(Page-level text extractions)
☆ ☆ ☆
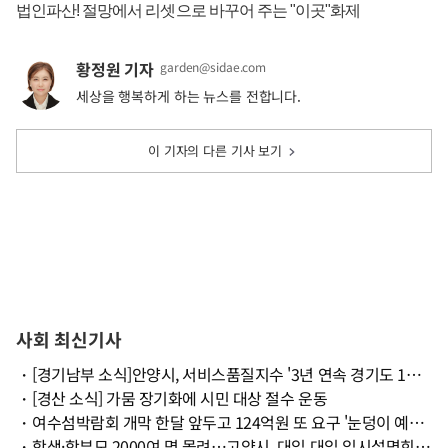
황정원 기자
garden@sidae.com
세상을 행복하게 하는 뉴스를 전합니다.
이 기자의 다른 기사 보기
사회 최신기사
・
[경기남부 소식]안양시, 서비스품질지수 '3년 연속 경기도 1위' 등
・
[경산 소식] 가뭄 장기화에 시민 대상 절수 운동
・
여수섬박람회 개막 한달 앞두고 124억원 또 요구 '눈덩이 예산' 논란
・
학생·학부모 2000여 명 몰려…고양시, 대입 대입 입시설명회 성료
☆ ☆ ☆
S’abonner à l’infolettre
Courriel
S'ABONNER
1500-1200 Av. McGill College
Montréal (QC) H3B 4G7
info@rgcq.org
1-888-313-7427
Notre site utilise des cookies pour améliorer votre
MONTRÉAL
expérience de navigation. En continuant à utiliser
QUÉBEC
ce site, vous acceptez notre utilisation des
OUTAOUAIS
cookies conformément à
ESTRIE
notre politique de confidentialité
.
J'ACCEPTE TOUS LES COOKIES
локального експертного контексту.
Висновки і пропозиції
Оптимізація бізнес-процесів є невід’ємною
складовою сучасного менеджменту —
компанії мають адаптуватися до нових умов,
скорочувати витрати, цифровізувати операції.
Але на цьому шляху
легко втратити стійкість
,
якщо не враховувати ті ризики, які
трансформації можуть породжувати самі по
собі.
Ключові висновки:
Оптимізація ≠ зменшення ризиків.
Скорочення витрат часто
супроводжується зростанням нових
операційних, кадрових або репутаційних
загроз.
☆ ☆ ☆
### Task description
The answer is the run of lines above from the line containing "info@rgcq.org" through the line containing "супроводжується зростанням нових", copied exactly and alone.

### Output for this task
info@rgcq.org
1-888-313-7427
Notre site utilise des cookies pour améliorer votre
MONTRÉAL
expérience de navigation. En continuant à utiliser
QUÉBEC
ce site, vous acceptez notre utilisation des
OUTAOUAIS
cookies conformément à
ESTRIE
notre politique de confidentialité
.
J'ACCEPTE TOUS LES COOKIES
локального експертного контексту.
Висновки і пропозиції
Оптимізація бізнес-процесів є невід’ємною
складовою сучасного менеджменту —
компанії мають адаптуватися до нових умов,
скорочувати витрати, цифровізувати операції.
Але на цьому шляху
легко втратити стійкість
,
якщо не враховувати ті ризики, які
трансформації можуть породжувати самі по
собі.
Ключові висновки:
Оптимізація ≠ зменшення ризиків.
Скорочення витрат часто
супроводжується зростанням нових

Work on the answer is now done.